I'm sorry, I completely missed this post in my haste to reply to the quotes issue.
You can indeed use regular expressions though splitting is IMO easier for those unfamiliar with regex, though less powerful of course.
You're also right about global Split(), it should be
VB Code:
Dim SplitsArray() As String = ResourceStream.Split("}"c)
-
Jan 2nd, 2007, 03:01 AM
#17
Thread Starter
Hyperactive Member
Re: [2005] Parsing Text
I can't help but think that the structure of of the format really looks like XML:
Code:
<section name="SECTION_1">
<Property name="ControlName">Button</Property>
<Property name="fieldName">ButtonItem1</Property>
<Property name="xpos">489</Property>
<Property name="ypos">400</Property>
<Property name="zpos">290</Property>
<Property name="wide">400</Property>
<Property name="tall">180</Property>
<Property name="autoResize">0</Property>
<Property name="pinCorner">0</Property>
<Property name="visible">1</Property>
<Property name="enabled">1</Property>
<Property name="tabPosition">0</Property>
<Property name="settitlebarvisible">1</Property>
<Property name="title">Hellow World!</Property>
<Property name="sizable">0</Property>
</section>
Code:
"SECTION_1"
{
"ControlName" "Button"
"fieldName" "ButtonItem1"
"xpos" "489"
"ypos" "400"
"zpos" "290"
"wide" "400"
"tall" "180"
"autoResize" "0"
"pinCorner" "0"
"visible" "1"
"enabled" "1"
"tabPosition" "0"
"settitlebarvisible" "1"
"title" "Hellow World!"
"sizable" "0"
}
-
Jan 2nd, 2007, 03:17 AM
#18
Fanatic Member
Re: [2005] Parsing Text
It does indeed look like XML but I guess the designer wanted to avoid redundant closining tags and was more geard towards JSON. This format is sometimes used as a subsititute to the XML in AJAX. But then its proper format has a colon between the variable and the value like below
VB Code:
"SECTION_1" :
{
"ControlName" : "Button"
"fieldName": "ButtonItem1"
"xpos" :"489"
"ypos" : "400"
"zpos" :"290"
"wide" : "400"
"tall" : "180"
"autoResize": "0"
"pinCorner" :"0"
"visible" :"1"
"enabled" :"1"
"tabPosition" :"0"
"settitlebarvisible": "1"
"title": "Hellow World!"
"sizable" :"0"
}
By the way it would seem your key/value is seperated by a TAB character, if thats the case then splitting them is much easier, just split each line on TAB and remove double quotes.

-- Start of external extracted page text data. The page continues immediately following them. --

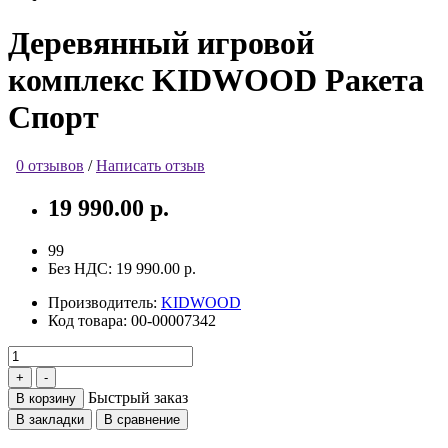
Деревянный игровой
комплекс KIDWOOD Ракета
Спорт
0 отзывов
/
Написать отзыв
19 990.00 р.
99
Без НДС:
19 990.00 р.
Производитель:
KIDWOOD
Код товара:
00-00007342
Быстрый заказ
В корзину
В закладки
В сравнение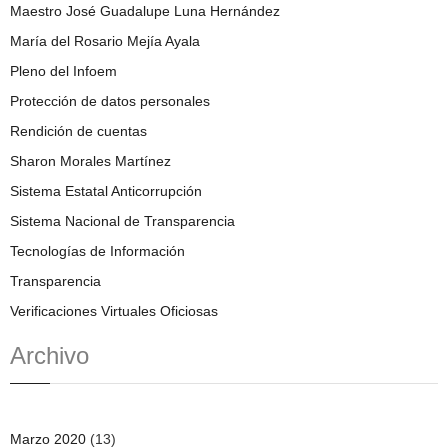
Maestro José Guadalupe Luna Hernández
María del Rosario Mejía Ayala
Pleno del Infoem
Protección de datos personales
Rendición de cuentas
Sharon Morales Martínez
Sistema Estatal Anticorrupción
Sistema Nacional de Transparencia
Tecnologías de Información
Transparencia
Verificaciones Virtuales Oficiosas
Archivo
Marzo 2020
(13)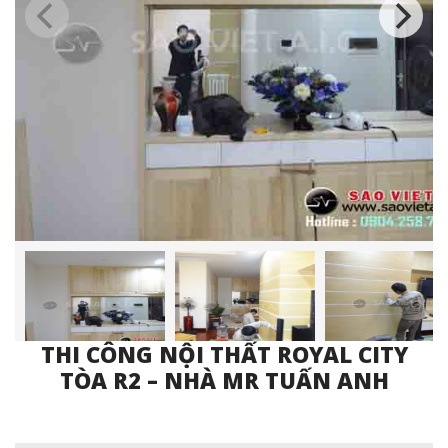
THI CÔNG NỘI THẤT ROYAL CITY
TÒA R2 – NHÀ MR TUẤN ANH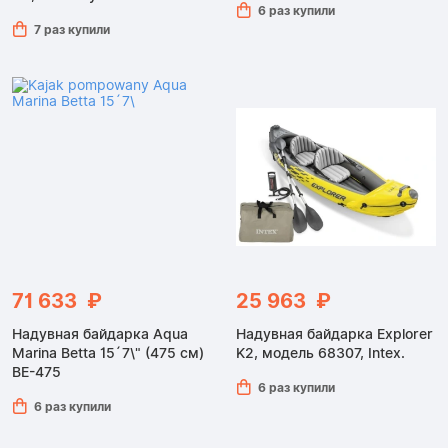
6 раз купили
7 раз купили
71 633 ₽
25 963 ₽
Надувная байдарка Aqua
Надувная байдарка Explorer
Marina Betta 15´7\" (475 см)
K2, модель 68307, Intex.
BE-475
6 раз купили
6 раз купили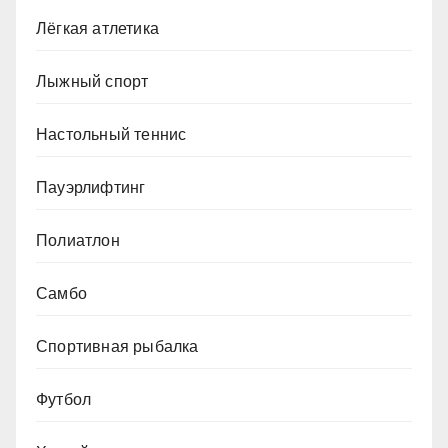
Лёгкая атлетика
Лыжный спорт
Настольный теннис
Пауэрлифтинг
Полиатлон
Самбо
Спортивная рыбалка
Футбол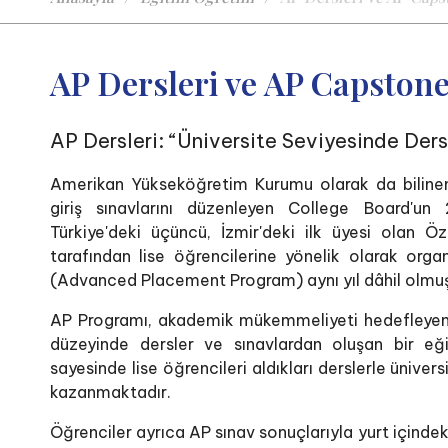
AP Dersleri ve AP Capsto
AP Dersleri: “Üniversite Seviyesinde Ders
Amerikan Yükseköğretim Kurumu olarak da bilinen
giriş sınavlarını düzenleyen College Board'un
Türkiye'deki üçüncü, İzmir'deki ilk üyesi olan Ö
tarafından lise öğrencilerine yönelik olarak org
(Advanced Placement Program) aynı yıl dâhil olmuş
AP Programı, akademik mükemmeliyeti hedefleyen li
düzeyinde dersler ve sınavlardan oluşan bir eğ
sayesinde lise öğrencileri aldıkları derslerle üniver
kazanmaktadır.
Öğrenciler ayrıca AP sınav sonuçlarıyla yurt içindek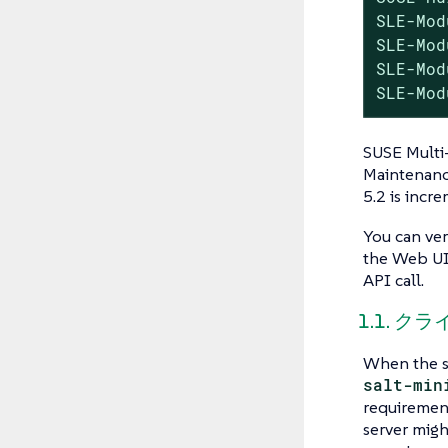
SLE-Mod
SLE-Mod
SLE-Mod
SLE-Mod
SUSE Multi
Maintenance
5.2 is incr
You can ver
the Web UI.
API call.
1.1. 
When the se
salt-min
requirement
server migh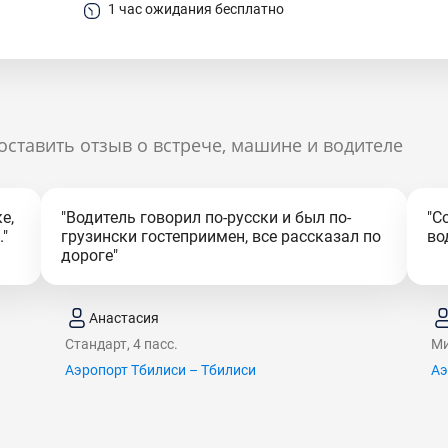
1 час ожидания бесплатно
оставить отзыв о встрече, машине и водителе
е,
"Водитель говорил по-русски и был по-
"С
"
грузински гостеприимен, все рассказал по
во
дороге"
Анастасия
Стандарт, 4 пасс.
Ми
Аэропорт Тбилиси – Тбилиси
Аэ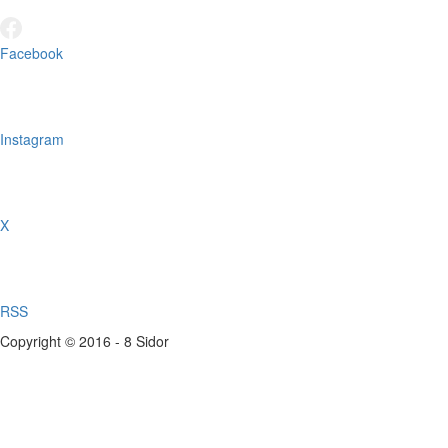
Facebook
Instagram
X
RSS
Copyright © 2016 - 8 Sidor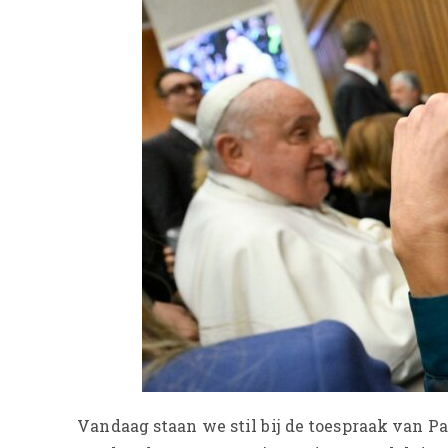
Vandaag staan we stil bij de toespraak van P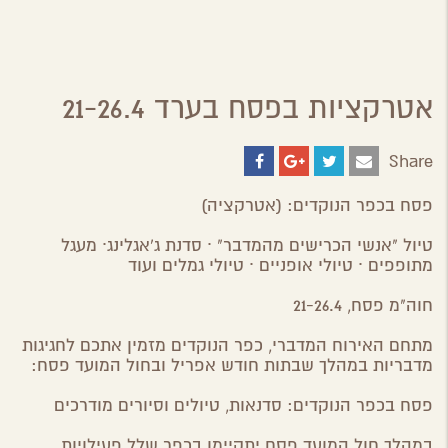
אטרקציות בפסח בערד 21-26.4
Share
Share
Share
Share
Share
on
on
on
by
ebook
Google
Twitter
Email
פסח בכפר הנוקדים:
(אטרקציה
)
Plus
טיול "אנשי הכרישים מהמדבר" ∙ סדנת ג'אגלינג∙ מעגל
מתופפים ∙ טיולי אופניים ∙ טיולי גמלים ועוד
חוה"מ פסח, 21-26.4
מתחם האירוח המדברי, כפר הנוקדים מזמין אתכם לחגיגות
מדבריות במהלך שבתות חודש אפריל ובחול המועד פסח:
פסח בכפר הנוקדים: סדנאות, טיולים וסיורים מודרכים
במהלך חול המועד פסח יתקיימו בכפר שלל פעילויות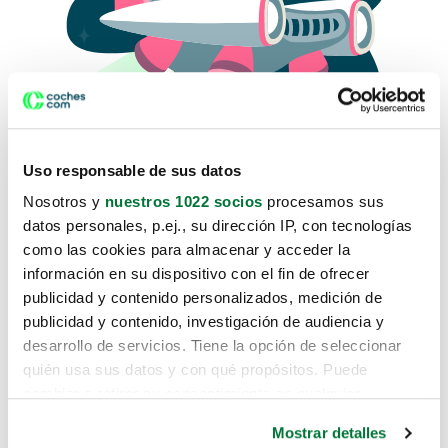
Uso responsable de sus datos
Nosotros y
nuestros 1022 socios
procesamos sus
datos personales, p.ej., su dirección IP, con tecnologías
como las cookies para almacenar y acceder la
Lo sentimos, no sabemos como
información en su dispositivo con el fin de ofrecer
te hemos traido hasta aquí.
publicidad y contenido personalizados, medición de
publicidad y contenido, investigación de audiencia y
desarrollo de servicios. Tiene la opción de seleccionar
Pero puedes encontrar el coche que estás
quién usa sus datos y con qué propósitos. Puede
buscando en alguno de estos enlaces:
cambiar o retirar su consentimiento en cualquier
momento desde la Declaración de cookies o clicando en
Coches nuevos
Mostrar detalles
el Menú de consentimiento.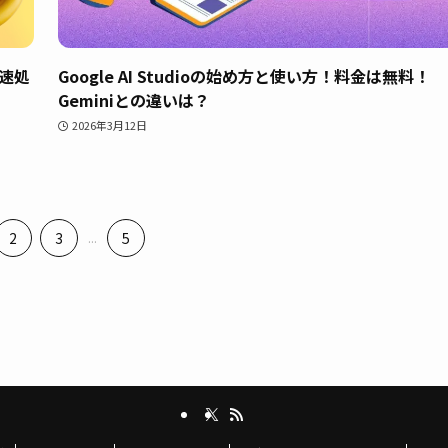
高速処
Google AI Studioの始め方と使い方！料金は無料！
Geminiとの違いは？
2026年3月12日
2
3
...
5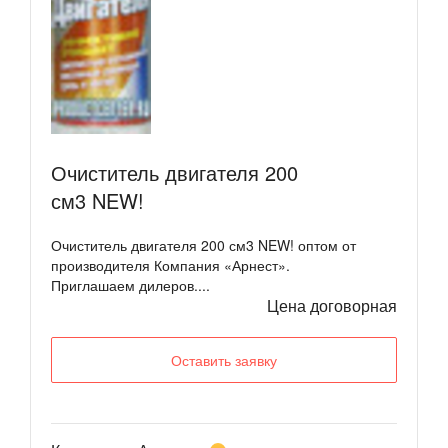
Очиститель двигателя 200
см3 NEW!
Очиститель двигателя 200 см3 NEW! оптом от
производителя Компания «Арнест».
Приглашаем дилеров....
Цена договорная
Оставить заявку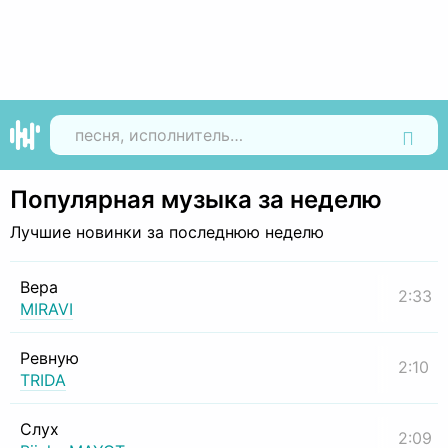
Найти
Популярная музыка за неделю
Лучшие новинки за последнюю неделю
Вера
2:33
MIRAVI
Ревную
2:10
TRIDA
Слух
2:09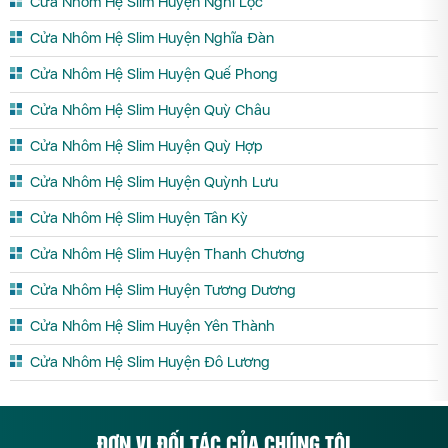
Cửa Nhôm Hệ Slim Huyện Nghi Lộc
Cửa Nhôm Hệ Slim Huyện Nghĩa Đàn
Cửa Nhôm Hệ Slim Huyện Quế Phong
Cửa Nhôm Hệ Slim Huyện Quỳ Châu
Cửa Nhôm Hệ Slim Huyện Quỳ Hợp
Cửa Nhôm Hệ Slim Huyện Quỳnh Lưu
Cửa Nhôm Hệ Slim Huyện Tân Kỳ
Cửa Nhôm Hệ Slim Huyện Thanh Chương
Cửa Nhôm Hệ Slim Huyện Tương Dương
Cửa Nhôm Hệ Slim Huyện Yên Thành
Cửa Nhôm Hệ Slim Huyện Đô Lương
ĐƠN VỊ ĐỐI TÁC CỦA CHÚNG TÔI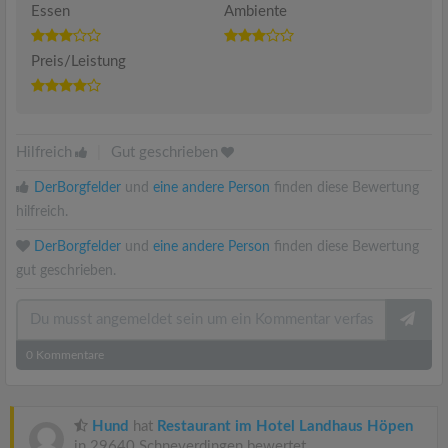
Essen
Ambiente
Preis/Leistung
Hilfreich
|
Gut geschrieben
DerBorgfelder
und
eine andere Person
finden diese Bewertung
hilfreich.
DerBorgfelder
und
eine andere Person
finden diese Bewertung
gut geschrieben.
0
Kommentare
Hund
hat
Restaurant im Hotel Landhaus Höpen
in 29640 Schneverdingen bewertet.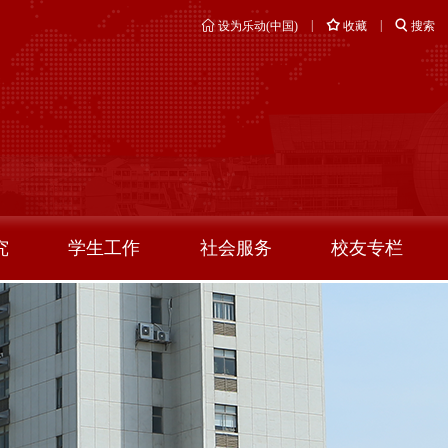
|
|
设为乐动(中国)
收藏
搜索
究
学生工作
社会服务
校友专栏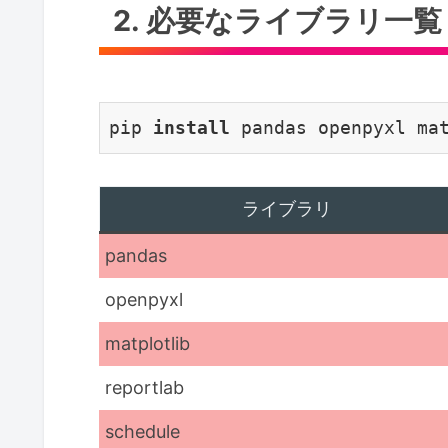
2. 必要なライブラリ一覧
pip 
install 
pandas openpyxl ma
ライブラリ
pandas
openpyxl
matplotlib
reportlab
schedule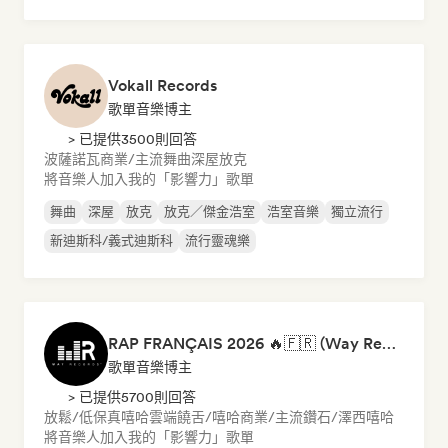
Vokall Records
歌單音樂博主
> 已提供3500則回答
波薩諾瓦
商業/主流
舞曲
深屋
放克
將音樂人加入我的「影響力」歌單
舞曲
深屋
放克
放克／傑金浩室
浩室音樂
獨立流行
新迪斯科/義式迪斯科
流行靈魂樂
RAP FRANÇAIS 2026 🔥🇫🇷 (Way Records)
歌單音樂博主
> 已提供5700則回答
放鬆/低保真嘻哈
雲端饒舌/嘻哈
商業/主流
鑽石/澤西
嘻哈
將音樂人加入我的「影響力」歌單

Using VB.NET 2003/.NET 1.1/C# 2.0
http://del.icio.us/rajoo
Blow your mind, smoke gunpowder
Ashes to ashes, dust to dust
If God won't have you, the devil will. - Author unknown
Don't follow me, I'm lost too ...
-
Jan 2nd, 2007, 03:19 AM
#19
Re: [2005] Parsing Text
JSON wouldn't have quotes around names, only values.
-
Jan 2nd, 2007, 03:35 AM
#20
Fanatic Member
Re: [2005] Parsing Text
JSON wouldn't have quotes around names, only values.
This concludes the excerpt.